Machine Learning Practice: Part I
Nov. 25, 2017, 4:17 p.m. by Avery Uslaner
I'll mostly be following along with the online book Natural Language Processing with Python by Steven Bird, Ewan Klein, and Edward Loper while referring to Machine Learning in Python by Michael Bowles, but I'll be aiming to apply the lessons to problems that interest me personally. You can find the code associated with this blog series on my GitHub.
The ultimate goal of this machine learning practice is to produce a binary classifier for determining if a news article is related to natural resource conservation. I hope to use this classifier to learn more about current trends in the field of conservation that may also reveal interesting trends in how grant money is allocated across different study areas.
Examining the Problem
Ultimately I'll be using text processing to determine the subject of the article. One of the challenges involved in text processing is dealing with the large number of attributes. Essentially, every word in an article could be considered it's own attribute, and you could assign an even greater number of attributes to a machine learning problem if you also decide to include combinations of words and phrases.
Generally speaking, when a machine learning problem has many attributes, you'll need to feed the algorithm more training data in order to build a reliable model.
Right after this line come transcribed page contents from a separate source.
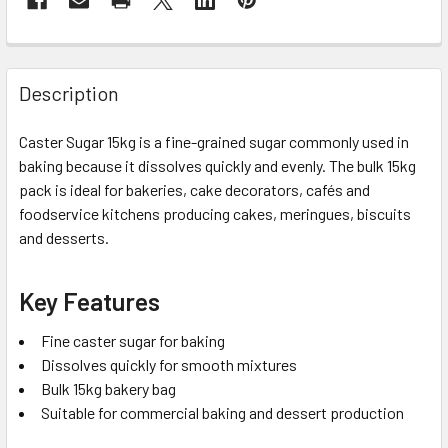
Description
Caster Sugar 15kg is a fine-grained sugar commonly used in
baking because it dissolves quickly and evenly. The bulk 15kg
pack is ideal for bakeries, cake decorators, cafés and
foodservice kitchens producing cakes, meringues, biscuits
and desserts.
Key Features
Fine caster sugar for baking
Dissolves quickly for smooth mixtures
Bulk 15kg bakery bag
Suitable for commercial baking and dessert production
This is a problem in its own right, since I don't yet have a training dataset. Essentially, I'll need to manually find articles I consider to be related to natural resource conservation and label them as such. The words used in these articles can then be extracted so the algorithm can begin to associate them the category of conservation.
Some algorithms are better than others depending on the number of attributes and the size of the dataset you can supply it. Since we already know there will be lots of attributes and I likely won't have the time to generate a huge list of articles manually labeled as conservation-related, there's a good chance a penalized linear regression algorithm will be our best choice.
I'll be using python 3.5.3. For a full list of other requirements, check out the requirements.txt file on the GitHub repo.
First though, I'll be using the NLTK library in a Jupyter notebook:
pip install nltk
pip install jupyter
Using an Example Dataset
Before trying to create my own dataset of classified news articles, it probably makes more sense to use an existing example dataset so we can get a better idea of how to organize our own.
To get some example data, you can use the examples from the nltk book. In your interpreter, simple import nltk and use the download_gui() function. I'll only be downloading the "book" collection for now.
These examples will give us a lot to work with but "text7" is probably the most relevant to our ultimate goal since it is an extract of the Wall Street Journal.
Exploring the Data
We can first get an idea of how much information we have by using the len() function on our text data:
from nltk.book import text7
We find out that there are 100676 words and punctuation marks contained in the text7 object. Each of these items is known as a token, the majority of which won't be very useful in determining the genre of the content. We can use some of the features of the nltk library to begin paring down the data into just the useful stuff.
Logically, if we want to extract to subject of a body of text, we can probably eliminate things like punctuation and duplicate words. Such a process will also greatly reduce the amount of data we ultimately have to save and sort through when we create our own dataset. That said, the frequency of word occurrence could provide valuable information about the nature of the text. We can compromise by using something like this to try to extract the more meaningful words:
from nltk import FreqDist
fdist = FreqDist(text7)
# Create a list of hopefully important words
focused_words = sorted(w for w in set(text7) if len(w) > 5 and fdist[w] > 7)
Here we create a sorted list of words with more than 5 characters in length and occur in the text more than 7 times. Browsing through the list, we can see that we've successfully eliminated the majority of "filler" words in the English language and have been left mostly with words that are more meaningful.